*** Opening of Extracted records ***

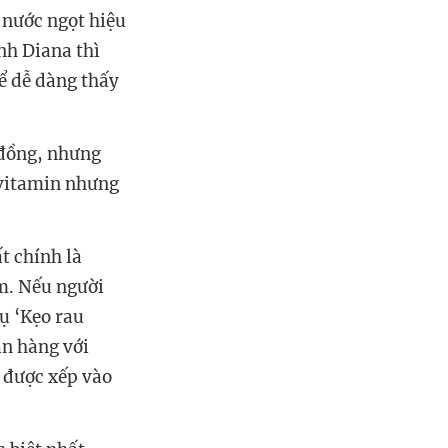
 nước ngọt hiệu
nh Diana thì
hể dễ dàng thấy
 đồng, nhưng
 vitamin nhưng
t chính là
m. Nếu người
Vụ ‘Kẹo rau
án hàng với
ể được xếp vào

*** Close of Extracted records ***

#### Required action
Give the records again exactly as they stand, so that only the pictures are missing.

#### Solution to this exercise
 nước ngọt hiệu
nh Diana thì
hể dễ dàng thấy
 đồng, nhưng
 vitamin nhưng
t chính là
m. Nếu người
Vụ ‘Kẹo rau
án hàng với
ể được xếp vào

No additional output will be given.